B. Analisa Kuantitatif
1. Metode Kjeldahl
Metode ini merupakan metode yang sederhana untuk penetapan nitrogen total
pada asam amino, protein, dan senyawa yang mengandung nitrogen. Sampel didestruksi
dengan asam sulfat dan dikatalisis dengan katalisator yang sesuai sehingga akan
menghasilkan amonium sulfat. Setelah pembebasan alkali dengan kuat, amonia yang
terbentuk disuling uap secara kuantitatif ke dalam larutan penyerap dan ditetapkan secara
titrasi.
2. Metode Titrasi Formol
Larutan protein dinetralkan dengan basa (NaOH) lalu ditambahkan formalin akan
membentuk dimethilol. Dengan terbentuknya dimethilol ini berarti gugus aminonya
sudah terikat dan tidak akan mempengaruhi reaksi antara asam dengan basa NaOH
sehingga akhir titrasi dapat diakhiri dengan tepat. Indikator yang digunakan adalah p.p.,
akhir titrasi bila tepat terjadi perubahan warna menjadi merah muda yang tidak hilang
dalam 30 detik.
3. Metode Lowry
Prosedur :
Pembuatan reagen Lowry A : Merupakan larutan asam fosfotungstat-asam fosfomolibdat
dengan perbandingan (1 : 1) Pembuatan reagen Lowry B :Campurkan 2% natrium
karbonat dalam 100 ml natrium hidroksida 0,1N. Tambahkan ke dalam larutan tersebut 1
ml tembaga (II) sulfat 1% dan 1 ml kalium natrium tartrat 2%. Penetapan Kadar.
A. Pembuatan kurva baku.
Siapkan larutan bovin serum albumin dengan konsentrasi 300 µg/ml (Li). Buat
seri konsentrasi dalam tabung reaksi, misal dengan komposisi berikut : Tambahkan
ke dalam masing-masing tabung 8 ml reagen Lowry B dan biarkan selama 10 menit,
kemudian tambahkan 1 ml reagen Lowry A. Kocok dan biarkan selama 20 menit.
Baca absorbansinya pada panjang gelombang 600 nm tehadap blanko. (Sebagai
blanko adalah tabung reaksi no.1 pada tabel di atas)
B. Penyiapan Sampel.
Ambil sejumlah tertentu sampel protein yang terlarut misal albumin, endapkan
dahulu dengan penambahan amonium sulfat kristal (jumlahnya tergantung dari jenis
proteinnya, kalau perlu sampai mendekati kejenuhan amonium sulfat dalam larutan).
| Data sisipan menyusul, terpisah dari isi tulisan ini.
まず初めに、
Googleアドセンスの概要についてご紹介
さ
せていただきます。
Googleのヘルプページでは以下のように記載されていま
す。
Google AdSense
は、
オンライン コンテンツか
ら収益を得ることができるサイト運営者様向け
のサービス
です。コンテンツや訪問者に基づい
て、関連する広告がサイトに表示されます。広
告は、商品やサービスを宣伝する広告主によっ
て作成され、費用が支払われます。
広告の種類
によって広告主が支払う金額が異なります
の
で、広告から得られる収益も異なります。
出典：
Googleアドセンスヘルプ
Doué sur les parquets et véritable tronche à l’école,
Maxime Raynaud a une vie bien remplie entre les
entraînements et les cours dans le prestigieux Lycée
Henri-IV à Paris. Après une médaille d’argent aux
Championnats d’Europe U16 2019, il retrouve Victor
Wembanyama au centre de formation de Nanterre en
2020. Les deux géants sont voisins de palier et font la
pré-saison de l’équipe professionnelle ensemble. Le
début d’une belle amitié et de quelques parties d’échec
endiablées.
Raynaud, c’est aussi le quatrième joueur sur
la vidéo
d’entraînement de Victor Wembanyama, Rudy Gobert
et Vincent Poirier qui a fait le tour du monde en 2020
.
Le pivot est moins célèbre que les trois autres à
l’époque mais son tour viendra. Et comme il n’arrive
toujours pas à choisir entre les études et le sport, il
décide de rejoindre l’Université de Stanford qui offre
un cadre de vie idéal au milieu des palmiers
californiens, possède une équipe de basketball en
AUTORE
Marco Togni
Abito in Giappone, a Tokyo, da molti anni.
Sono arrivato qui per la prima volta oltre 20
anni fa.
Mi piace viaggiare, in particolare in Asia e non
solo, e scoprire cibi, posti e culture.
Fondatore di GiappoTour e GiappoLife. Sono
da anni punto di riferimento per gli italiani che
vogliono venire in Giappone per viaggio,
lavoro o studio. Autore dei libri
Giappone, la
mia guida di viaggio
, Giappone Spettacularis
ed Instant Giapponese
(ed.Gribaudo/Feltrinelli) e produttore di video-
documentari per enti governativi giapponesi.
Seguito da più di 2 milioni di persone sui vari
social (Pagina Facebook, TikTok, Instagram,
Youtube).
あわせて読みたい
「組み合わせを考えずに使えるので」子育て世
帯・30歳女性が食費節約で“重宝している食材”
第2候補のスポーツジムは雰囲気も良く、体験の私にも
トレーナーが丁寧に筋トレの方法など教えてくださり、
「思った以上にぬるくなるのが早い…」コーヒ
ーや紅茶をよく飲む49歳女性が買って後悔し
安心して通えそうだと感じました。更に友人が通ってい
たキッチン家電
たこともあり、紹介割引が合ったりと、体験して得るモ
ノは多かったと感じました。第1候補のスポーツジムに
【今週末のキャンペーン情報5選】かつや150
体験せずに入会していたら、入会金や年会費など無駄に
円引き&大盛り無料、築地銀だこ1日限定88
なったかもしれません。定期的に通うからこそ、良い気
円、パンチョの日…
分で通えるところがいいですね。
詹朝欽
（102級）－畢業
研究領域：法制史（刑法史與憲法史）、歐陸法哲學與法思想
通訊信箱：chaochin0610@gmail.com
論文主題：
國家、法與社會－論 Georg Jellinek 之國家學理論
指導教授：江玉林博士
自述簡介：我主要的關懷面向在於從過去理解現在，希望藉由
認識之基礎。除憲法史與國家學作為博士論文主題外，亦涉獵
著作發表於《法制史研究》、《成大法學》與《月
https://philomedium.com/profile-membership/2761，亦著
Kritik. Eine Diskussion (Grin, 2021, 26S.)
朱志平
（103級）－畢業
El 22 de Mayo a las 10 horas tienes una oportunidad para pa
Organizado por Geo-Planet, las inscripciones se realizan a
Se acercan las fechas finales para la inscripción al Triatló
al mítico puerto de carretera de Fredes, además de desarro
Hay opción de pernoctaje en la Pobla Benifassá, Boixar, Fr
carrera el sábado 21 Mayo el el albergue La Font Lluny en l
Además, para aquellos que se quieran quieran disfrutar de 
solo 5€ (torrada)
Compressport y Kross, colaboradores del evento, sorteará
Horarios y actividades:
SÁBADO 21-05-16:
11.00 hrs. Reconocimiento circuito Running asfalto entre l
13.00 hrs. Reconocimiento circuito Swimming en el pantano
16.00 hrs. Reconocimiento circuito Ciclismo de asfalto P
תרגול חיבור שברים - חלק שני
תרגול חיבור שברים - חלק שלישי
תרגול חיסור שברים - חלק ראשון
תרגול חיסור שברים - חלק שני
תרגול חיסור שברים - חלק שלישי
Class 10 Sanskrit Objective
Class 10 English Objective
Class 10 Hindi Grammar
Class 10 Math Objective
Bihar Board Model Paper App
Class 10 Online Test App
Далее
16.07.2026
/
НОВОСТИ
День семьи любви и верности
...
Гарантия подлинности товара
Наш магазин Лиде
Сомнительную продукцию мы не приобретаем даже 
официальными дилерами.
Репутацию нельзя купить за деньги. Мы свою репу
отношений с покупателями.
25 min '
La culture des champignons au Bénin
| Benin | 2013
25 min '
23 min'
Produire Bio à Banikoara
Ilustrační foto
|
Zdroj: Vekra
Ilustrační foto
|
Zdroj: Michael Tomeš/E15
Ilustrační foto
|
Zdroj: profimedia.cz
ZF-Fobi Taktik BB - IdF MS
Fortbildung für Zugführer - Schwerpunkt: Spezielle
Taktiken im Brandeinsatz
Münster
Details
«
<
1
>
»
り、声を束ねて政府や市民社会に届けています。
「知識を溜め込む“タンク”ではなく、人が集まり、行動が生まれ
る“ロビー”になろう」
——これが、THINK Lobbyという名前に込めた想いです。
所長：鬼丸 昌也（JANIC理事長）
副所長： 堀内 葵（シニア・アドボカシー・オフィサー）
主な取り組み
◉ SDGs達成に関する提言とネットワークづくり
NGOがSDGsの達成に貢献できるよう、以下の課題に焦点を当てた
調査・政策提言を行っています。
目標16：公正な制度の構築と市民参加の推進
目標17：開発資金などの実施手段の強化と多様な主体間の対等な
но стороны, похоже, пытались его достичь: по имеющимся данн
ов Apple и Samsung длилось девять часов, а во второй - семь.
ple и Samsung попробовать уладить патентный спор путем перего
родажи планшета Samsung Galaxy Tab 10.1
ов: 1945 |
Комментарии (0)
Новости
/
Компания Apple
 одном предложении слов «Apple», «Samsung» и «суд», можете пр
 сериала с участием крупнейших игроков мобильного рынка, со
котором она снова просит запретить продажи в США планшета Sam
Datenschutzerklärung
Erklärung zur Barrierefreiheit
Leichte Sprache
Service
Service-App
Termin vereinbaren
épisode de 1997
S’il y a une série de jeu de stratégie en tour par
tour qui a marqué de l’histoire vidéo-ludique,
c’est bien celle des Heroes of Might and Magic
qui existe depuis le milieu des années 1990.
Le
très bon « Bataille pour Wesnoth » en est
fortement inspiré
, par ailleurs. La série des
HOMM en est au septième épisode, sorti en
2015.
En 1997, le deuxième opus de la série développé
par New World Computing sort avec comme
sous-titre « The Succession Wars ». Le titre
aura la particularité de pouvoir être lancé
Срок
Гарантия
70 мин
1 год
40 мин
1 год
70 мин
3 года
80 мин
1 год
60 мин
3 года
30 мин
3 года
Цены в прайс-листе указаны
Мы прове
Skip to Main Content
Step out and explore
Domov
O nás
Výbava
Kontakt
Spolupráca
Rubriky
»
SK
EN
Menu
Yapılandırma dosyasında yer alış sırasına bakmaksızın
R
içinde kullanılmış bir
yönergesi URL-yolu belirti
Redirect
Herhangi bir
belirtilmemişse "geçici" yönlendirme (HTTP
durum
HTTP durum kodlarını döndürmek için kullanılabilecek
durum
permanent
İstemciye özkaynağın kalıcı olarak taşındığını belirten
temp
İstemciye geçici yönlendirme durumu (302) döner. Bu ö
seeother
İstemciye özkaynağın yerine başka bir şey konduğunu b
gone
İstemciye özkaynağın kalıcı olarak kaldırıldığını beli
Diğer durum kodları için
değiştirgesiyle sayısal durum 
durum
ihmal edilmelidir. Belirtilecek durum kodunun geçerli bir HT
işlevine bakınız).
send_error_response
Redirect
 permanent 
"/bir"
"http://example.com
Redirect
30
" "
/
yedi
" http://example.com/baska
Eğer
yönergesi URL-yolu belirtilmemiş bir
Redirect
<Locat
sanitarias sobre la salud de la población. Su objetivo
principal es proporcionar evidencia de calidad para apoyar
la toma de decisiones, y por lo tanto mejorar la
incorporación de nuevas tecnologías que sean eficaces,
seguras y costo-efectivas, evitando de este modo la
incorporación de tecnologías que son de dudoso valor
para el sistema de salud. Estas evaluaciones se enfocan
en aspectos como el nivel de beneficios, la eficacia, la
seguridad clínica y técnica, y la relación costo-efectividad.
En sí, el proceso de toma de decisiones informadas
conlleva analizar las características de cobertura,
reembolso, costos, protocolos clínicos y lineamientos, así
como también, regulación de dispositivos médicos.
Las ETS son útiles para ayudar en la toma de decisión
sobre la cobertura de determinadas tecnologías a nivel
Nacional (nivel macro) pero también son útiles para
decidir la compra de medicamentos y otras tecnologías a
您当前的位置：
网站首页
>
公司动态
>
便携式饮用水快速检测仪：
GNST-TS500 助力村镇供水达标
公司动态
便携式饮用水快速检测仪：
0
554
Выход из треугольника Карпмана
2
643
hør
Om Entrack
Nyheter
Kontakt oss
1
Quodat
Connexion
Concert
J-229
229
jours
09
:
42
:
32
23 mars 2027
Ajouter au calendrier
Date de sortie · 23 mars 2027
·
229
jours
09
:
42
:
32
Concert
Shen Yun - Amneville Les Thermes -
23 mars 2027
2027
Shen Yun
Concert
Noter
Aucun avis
Pisahkan protein yang mengendap dengan sentrifus 11.000 rpm selama 10 menit,
pisahkan supernatannya. Presipitat yang merupakan proteinnya kemudian dilarutkan
kembali dengan dapar asam asetat pH 5 misal sampai 10,0 ml. Ambil volume tertentu
dan lakukan penetapan selanjutnya seperti pada kurva baku mulai dari penambahan 8
ml reagen Lowry A sampai seterusnya.